The majority urges that the concepts of natural justice and equity require that the liens involved herein be extended to the interest of the lessors because the labor and material of the lienors was incorporated in the building which now belongs to the lessors and amounts to an unjust enrichment of them. The answer to this contention is that the situation in which these lienors find themselves is of their own making. They knew they were not dealing with the owner of the fee. A simple examination of the records would have advised them that the lease contained no provision requiring the lessee to construct the building then under construction or any other building. It cannot be said that the lienors were in any way misled by the owners of the fee but, on the contrary, the lower court expressly found, and appellants admit, that there was no such misrepresentation or fraud. It was simply a case of proceeding without taking proper steps to protect their interest which results in the situation in which they now find themselves involved. Many years ago this Court, speaking through Justice Ellis, in the case of Sikes v. Dade Lumber Co., 98 Fla. 451, 123 So. 918, at page 919, in a somewhat similar situation and concerning a similar argument made by the writer of this opinion, observed:
"The general observations of counsel for appellants in the latter part of their brief upon the word `justice,' and what it means as applied to a cause in equity, are pretty enough as generalizations, but scientific administration of justice can never be accomplished in disregard of rules of procedure which have for their purpose a clear and definite presentation of an issue of law or fact. `Justice,' as the term is understood and applied in the courts to the transaction of business among men, is governed by rules of conduct and legal procedure to which those who seek it must conform to the end that the elements of which it consists in the particular case may be clearly stated, and not left to brilliant generalities which at any material point in the controversy may be as elusive as the iridescence of an autumn sunset."
I would affirm.
THORNAL, J., concurs.
[1] The National Conference of Commissioners on Uniform State Laws and Proceedings originally drafted the language of the Florida Mechanics' Lien Law and it was adopted with only minor revision.

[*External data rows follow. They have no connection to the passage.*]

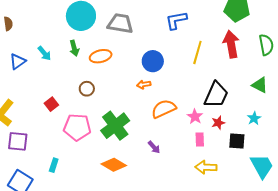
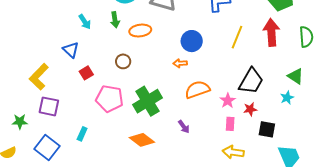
blue triangle: (18, 61) -> (71, 50), moved, turned -48
cyan star: (254, 118) -> (287, 98), moved

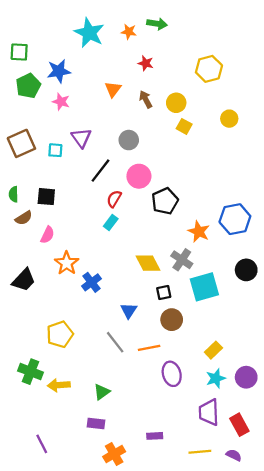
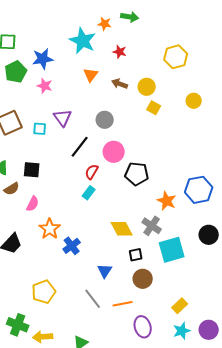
cyan star: (89, 33) -> (83, 41), moved
brown arrow: (146, 99) -> (120, 84), turned -42
black pentagon: (165, 201) -> (137, 174), turned 30

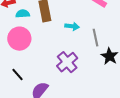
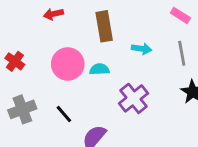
cyan semicircle: (23, 14) -> (99, 69), moved
gray line: (96, 38) -> (182, 53), moved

The particular sentence under discussion here was adopted in the exact language of the original uniform law. The footnote explaining the use of the sentence states: "It is equitable that the property of a lessor who has, by contract, required a lessee to improve it should be subject to lien. It is no hardship since he is thoroughly aware of the improvement." (Emphasis supplied.) P. 617, footnote 32, Handbook of the National Conference of Commissioners on Uniform State Law and Proceedings, 1930.